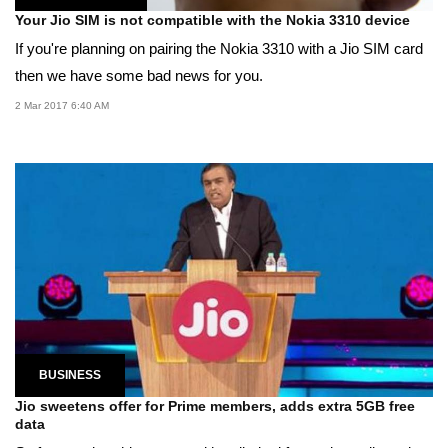
Your Jio SIM is not compatible with the Nokia 3310 device
If you're planning on pairing the Nokia 3310 with a Jio SIM card
then we have some bad news for you.
2 Mar 2017 6:40 AM
BUSINESS
Jio sweetens offer for Prime members, adds extra 5GB free
data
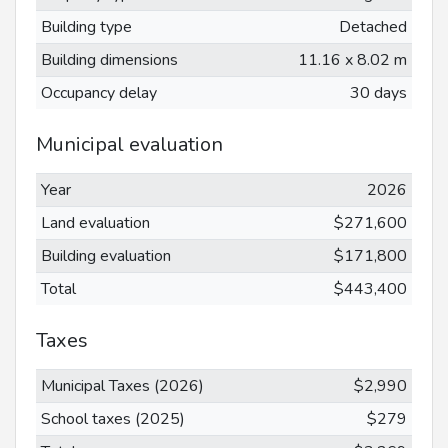
Building type
Detached
Building dimensions
11.16 x 8.02 m
Occupancy delay
30 days
Municipal evaluation
Year
2026
Land evaluation
$271,600
Building evaluation
$171,800
Total
$443,400
Taxes
Municipal Taxes (2026)
$2,990
School taxes (2025)
$279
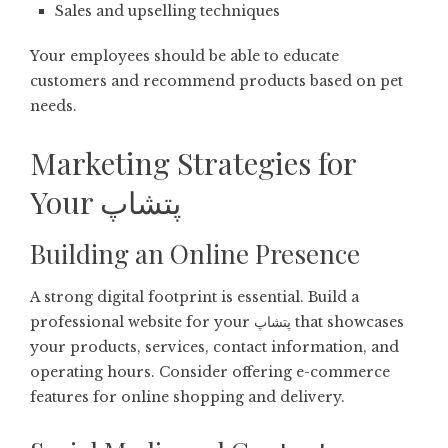
Sales and upselling techniques
Your employees should be able to educate
customers and recommend products based on pet
needs.
Marketing Strategies for
Your پتشاپ
Building an Online Presence
A strong digital footprint is essential. Build a
professional website for your پتشاپ that showcases
your products, services, contact information, and
operating hours. Consider offering e-commerce
features for online shopping and delivery.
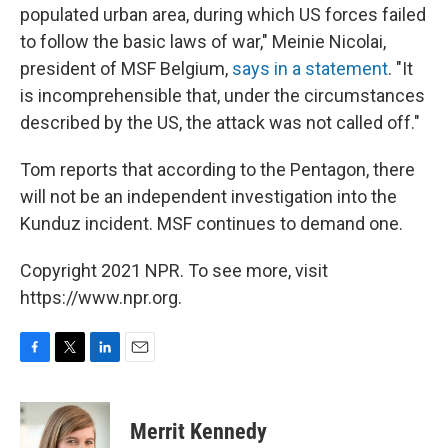
populated urban area, during which US forces failed
to follow the basic laws of war," Meinie Nicolai,
president of MSF Belgium,
says in a statement
. "It
is incomprehensible that, under the circumstances
described by the US, the attack was not called off."
Tom reports that according to the Pentagon, there
will not be an independent investigation into the
Kunduz incident. MSF continues to demand one.
Copyright 2021 NPR. To see more, visit
https://www.npr.org.
F
T
L
E
a
w
i
m
c
i
n
a
e
t
k
i
Merrit Kennedy
b
t
e
l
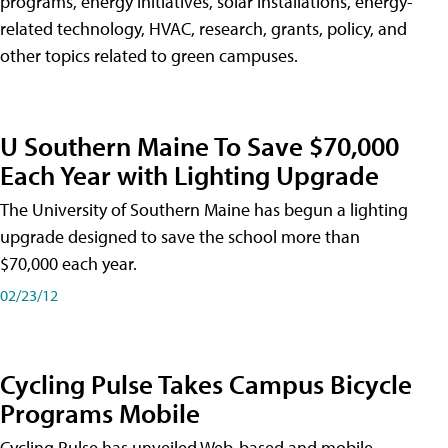
programs, energy initiatives, solar installations, energy-
related technology, HVAC, research, grants, policy, and
other topics related to green campuses.
U Southern Maine To Save $70,000
Each Year with Lighting Upgrade
The University of Southern Maine has begun a lighting
upgrade designed to save the school more than
$70,000 each year.
02/23/12
Cycling Pulse Takes Campus Bicycle
Programs Mobile
Cycling Pulse has unveiled Web-based and mobile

============

Exercise instructions :: Only these lines belong in the answer: the first line of the listing above through the line holding "will not be", printed exactly and without pictures.

Output of the task ::
Your Jio SIM is not compatible with the Nokia 3310 device
If you're planning on pairing the Nokia 3310 with a Jio SIM card
then we have some bad news for you.
2 Mar 2017 6:40 AM
BUSINESS
Jio sweetens offer for Prime members, adds extra 5GB free
data
Building type
Detached
Building dimensions
11.16 x 8.02 m
Occupancy delay
30 days
Municipal evaluation
Year
2026
Land evaluation
$271,600
Building evaluation
$171,800
Total
$443,400
Taxes
Municipal Taxes (2026)
$2,990
School taxes (2025)
$279
Sales and upselling techniques
Your employees should be able to educate
customers and recommend products based on pet
needs.
Marketing Strategies for
Your پتشاپ
Building an Online Presence
A strong digital footprint is essential. Build a
professional website for your پتشاپ that showcases
your products, services, contact information, and
operating hours. Consider offering e-commerce
features for online shopping and delivery.
populated urban area, during which US forces failed
to follow the basic laws of war," Meinie Nicolai,
president of MSF Belgium,
says in a statement
. "It
is incomprehensible that, under the circumstances
described by the US, the attack was not called off."
Tom reports that according to the Pentagon, there
will not be an independent investigation into the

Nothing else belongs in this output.